**Exercise:**
After counting the lines below that hold the word "알아보기", reply with the count and nothing else.

**Data for analysis:**
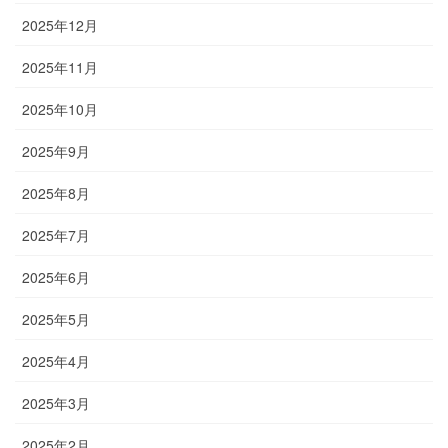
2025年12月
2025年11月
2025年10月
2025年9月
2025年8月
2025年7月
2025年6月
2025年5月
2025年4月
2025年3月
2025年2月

* * *

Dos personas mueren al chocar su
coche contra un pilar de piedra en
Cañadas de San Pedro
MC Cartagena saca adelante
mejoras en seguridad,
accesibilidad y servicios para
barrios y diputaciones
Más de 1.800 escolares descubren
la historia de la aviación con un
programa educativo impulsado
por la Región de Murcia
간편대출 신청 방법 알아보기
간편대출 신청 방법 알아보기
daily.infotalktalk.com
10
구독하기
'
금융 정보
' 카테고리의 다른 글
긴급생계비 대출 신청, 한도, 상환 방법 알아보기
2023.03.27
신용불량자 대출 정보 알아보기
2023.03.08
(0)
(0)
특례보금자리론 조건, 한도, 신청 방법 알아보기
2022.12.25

---

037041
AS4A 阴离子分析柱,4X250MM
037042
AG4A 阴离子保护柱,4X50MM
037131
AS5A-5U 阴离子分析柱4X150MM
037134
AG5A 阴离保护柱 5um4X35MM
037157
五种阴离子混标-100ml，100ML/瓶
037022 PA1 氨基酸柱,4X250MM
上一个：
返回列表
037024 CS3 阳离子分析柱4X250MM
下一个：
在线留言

**Reply to the exercise:**
5